Status: GSOC 2012 project, Pull Request to be merged multivariate models, seemingly unrelated regression, simultaneous equation models

Empirical Likelihood

Status: GSOC 2012 project, first part merged, will be released in statsmodels 0.5

Nonparametrics - Kernel Methods

Status: GSOC 2012 project, merged, will be released in statsmodels 0.5, some parts in sandbox

Tobit - Censored or Truncated Regression

Status: Pull Request

Survival Models

Status: work in progress Pull Request, under refactoring by Skipper

Extensions to Robust Regression

Status: WIP Pull Request (#452) by Josef , additional work by Virgile

LTS, ELTS, MM-Estimators

Statistical Tests

Status: partially implemented, some in WIP, others missing

The coverage of statistical hypothesis tests is increasing. There are still tests that are missing in statsmodels or scipy.stats, or that have only limited options. Also Results classes for the outcome of statistical tests are currently mostly missing, and need also supporting methods (plot, summary, confidence intervals, ...)

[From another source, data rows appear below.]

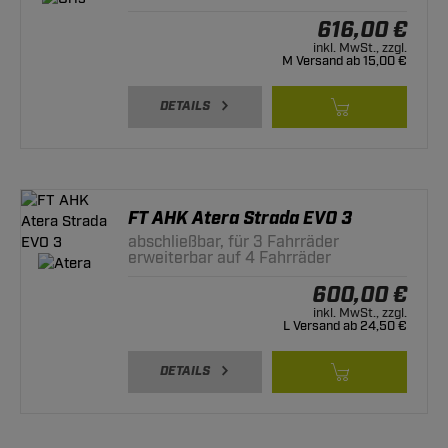
616,00 €
inkl. MwSt., zzgl.
M Versand ab 15,00 €
DETAILS
FT AHK Atera Strada EVO 3
abschließbar, für 3 Fahrräder
erweiterbar auf 4 Fahrräder
600,00 €
inkl. MwSt., zzgl.
L Versand ab 24,50 €
DETAILS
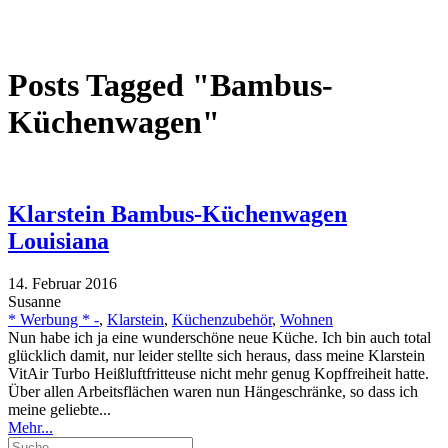
Posts Tagged "Bambus-
Küchenwagen"
Klarstein Bambus-Küchenwagen
Louisiana
14. Februar 2016
Susanne
* Werbung * -
,
Klarstein
,
Küchenzubehör
,
Wohnen
Nun habe ich ja eine wunderschöne neue Küche. Ich bin auch total
glücklich damit, nur leider stellte sich heraus, dass meine Klarstein
VitAir Turbo Heißluftfritteuse nicht mehr genug Kopffreiheit hatte.
Über allen Arbeitsflächen waren nun Hängeschränke, so dass ich
meine geliebte...
Mehr...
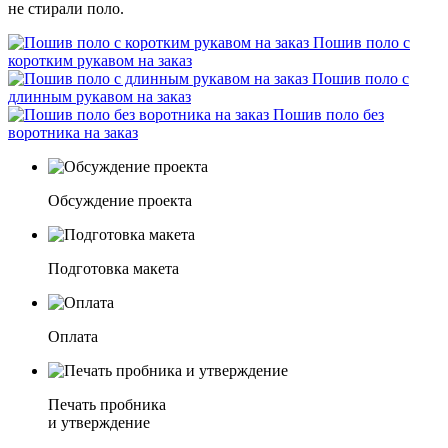
не стирали поло.
Пошив поло с
коротким рукавом на заказ
Пошив поло с
длинным рукавом на заказ
Пошив поло без
воротника на заказ
Обсуждение проекта
Подготовка макета
Оплата
Печать пробника
и утверждение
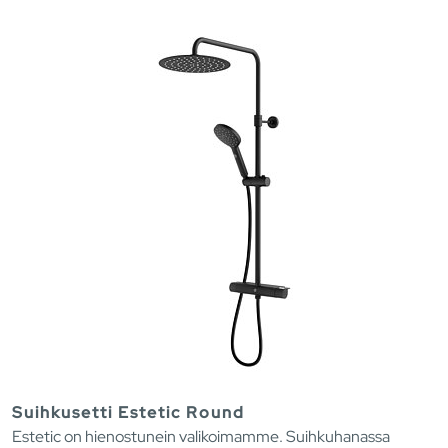
Suihkusetti Estetic Round
Estetic on hienostunein valikoimamme. Suihkuhanassa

Additional support for power and sample size calculations and for effect sizes calculations just got started.

Ideas and Open Projects

Instrumental Variables and GMM

Generic GMM is mostly implemented in the sandbox, but it has missing pieces. Except for two-stage least squares case no specific models that use GMM are implemented. The possible application areas are wide, one possibility that has been popular in recent years would be support for weak instruments.

Panel data and mixed effects models

These are models with an additional random component that can be either implemented from a statistics or an econometrics viewpoint. The topic is large so some selection has to be taken.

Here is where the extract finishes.